Task requirements | Retype the lines below exactly, but only those from the line that has "Результаты кубков" through the line that has "V této velikosti". Omit every picture.

Record excerpts |
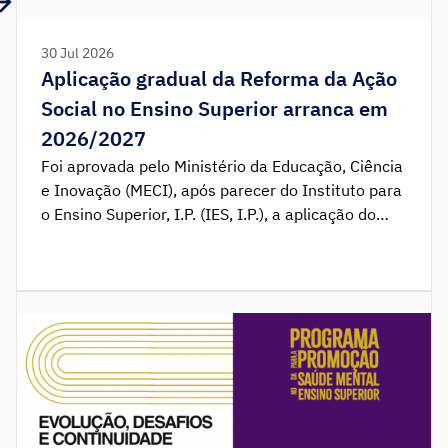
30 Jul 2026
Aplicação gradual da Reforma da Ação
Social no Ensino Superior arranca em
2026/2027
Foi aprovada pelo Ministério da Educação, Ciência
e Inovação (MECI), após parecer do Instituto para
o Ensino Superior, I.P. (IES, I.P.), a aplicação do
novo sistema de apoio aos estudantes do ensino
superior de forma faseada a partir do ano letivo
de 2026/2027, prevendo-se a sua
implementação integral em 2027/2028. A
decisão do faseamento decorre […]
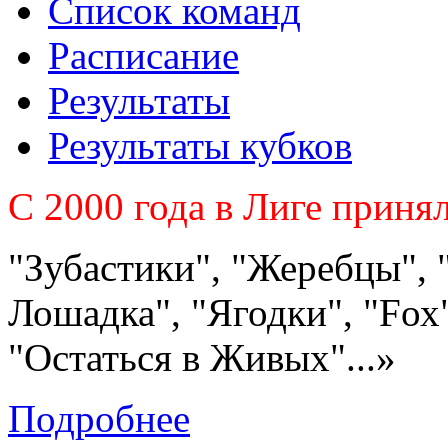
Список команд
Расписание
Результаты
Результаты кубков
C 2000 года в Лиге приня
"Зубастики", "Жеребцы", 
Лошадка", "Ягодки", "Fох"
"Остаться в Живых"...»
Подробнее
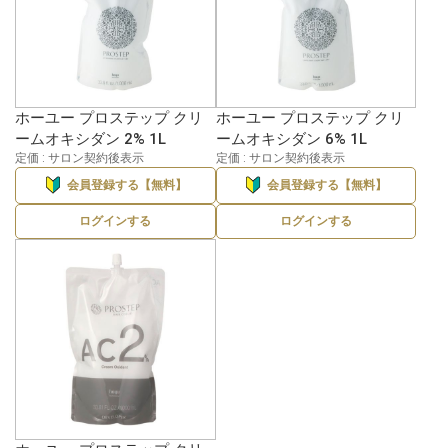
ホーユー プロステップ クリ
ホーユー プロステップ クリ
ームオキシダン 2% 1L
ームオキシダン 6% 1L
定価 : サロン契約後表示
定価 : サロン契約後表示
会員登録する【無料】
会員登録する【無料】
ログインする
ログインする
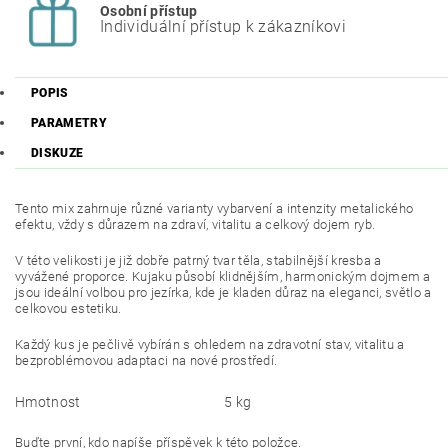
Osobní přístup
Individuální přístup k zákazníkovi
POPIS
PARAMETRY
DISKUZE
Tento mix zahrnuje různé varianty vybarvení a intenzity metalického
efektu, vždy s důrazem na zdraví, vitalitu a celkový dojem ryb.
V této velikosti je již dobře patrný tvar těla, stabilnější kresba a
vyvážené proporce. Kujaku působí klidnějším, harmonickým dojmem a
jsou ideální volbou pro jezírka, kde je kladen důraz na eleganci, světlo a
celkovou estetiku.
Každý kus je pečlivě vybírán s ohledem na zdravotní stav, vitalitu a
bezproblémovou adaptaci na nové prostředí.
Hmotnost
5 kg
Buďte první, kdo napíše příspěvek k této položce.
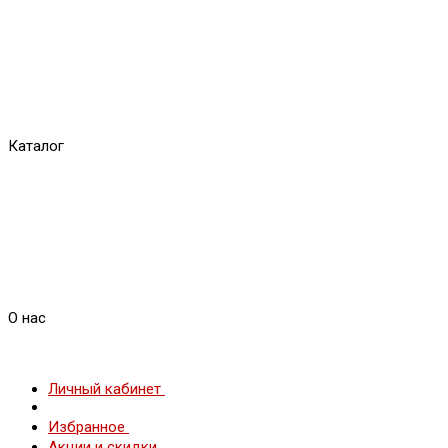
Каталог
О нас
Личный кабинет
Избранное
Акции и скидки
---
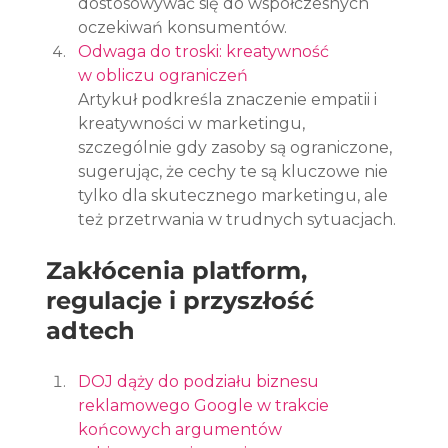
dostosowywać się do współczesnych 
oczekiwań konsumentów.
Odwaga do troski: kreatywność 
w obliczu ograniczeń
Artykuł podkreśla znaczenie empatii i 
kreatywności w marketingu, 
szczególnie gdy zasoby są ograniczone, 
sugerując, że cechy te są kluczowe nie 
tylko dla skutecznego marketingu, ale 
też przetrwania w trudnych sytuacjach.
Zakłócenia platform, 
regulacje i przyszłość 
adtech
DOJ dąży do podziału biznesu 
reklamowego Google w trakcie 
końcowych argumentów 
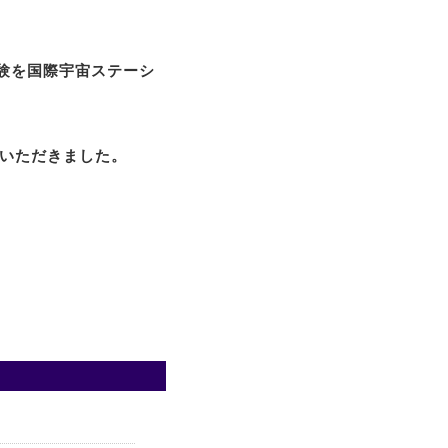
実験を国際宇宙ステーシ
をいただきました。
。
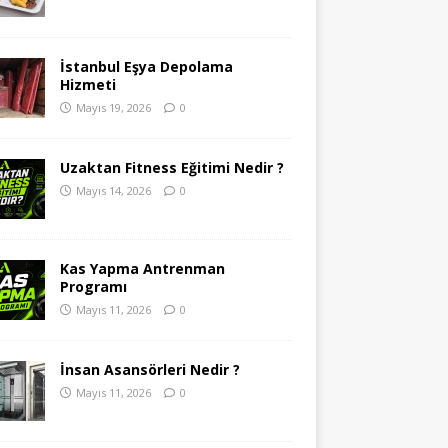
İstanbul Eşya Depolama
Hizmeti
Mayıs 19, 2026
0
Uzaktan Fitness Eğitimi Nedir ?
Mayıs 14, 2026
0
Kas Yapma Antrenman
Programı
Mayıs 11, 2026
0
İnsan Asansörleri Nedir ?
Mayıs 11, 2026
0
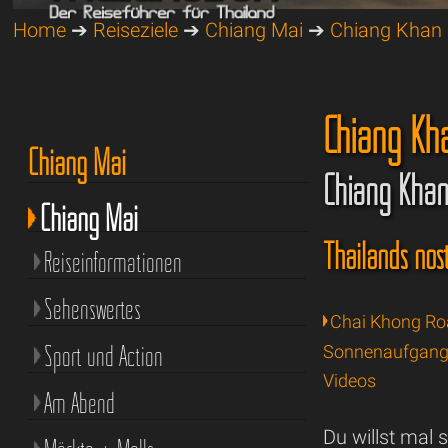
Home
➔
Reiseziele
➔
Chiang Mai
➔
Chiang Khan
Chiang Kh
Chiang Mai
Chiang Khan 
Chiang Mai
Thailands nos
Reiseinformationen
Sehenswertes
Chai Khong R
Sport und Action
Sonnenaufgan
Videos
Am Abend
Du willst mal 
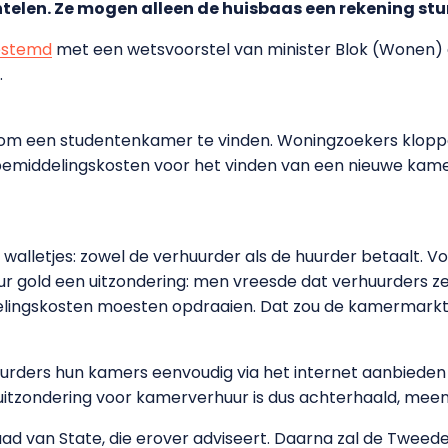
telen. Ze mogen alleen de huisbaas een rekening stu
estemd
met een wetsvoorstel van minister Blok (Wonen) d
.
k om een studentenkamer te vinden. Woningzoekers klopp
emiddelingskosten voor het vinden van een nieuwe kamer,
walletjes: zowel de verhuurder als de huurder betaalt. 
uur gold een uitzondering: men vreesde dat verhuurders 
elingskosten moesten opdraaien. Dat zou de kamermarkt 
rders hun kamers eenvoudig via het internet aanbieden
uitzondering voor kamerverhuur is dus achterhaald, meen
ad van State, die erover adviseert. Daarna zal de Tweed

Response to this exercise |
Результаты кубков
C 2000 года в Лиге приня
"Зубастики", "Жеребцы", 
Лошадка", "Ягодки", "Fох"
"Остаться в Живых"...»
Подробнее
ホーユー プロステップ クリ
ホーユー プロステップ クリ
ームオキシダン 2% 1L
ームオキシダン 6% 1L
定価 : サロン契約後表示
定価 : サロン契約後表示
会員登録する【無料】
会員登録する【無料】
ログインする
ログインする
Osobní přístup
Individuální přístup k zákazníkovi
POPIS
PARAMETRY
DISKUZE
Tento mix zahrnuje různé varianty vybarvení a intenzity metalického
efektu, vždy s důrazem na zdraví, vitalitu a celkový dojem ryb.
V této velikosti je již dobře patrný tvar těla, stabilnější kresba a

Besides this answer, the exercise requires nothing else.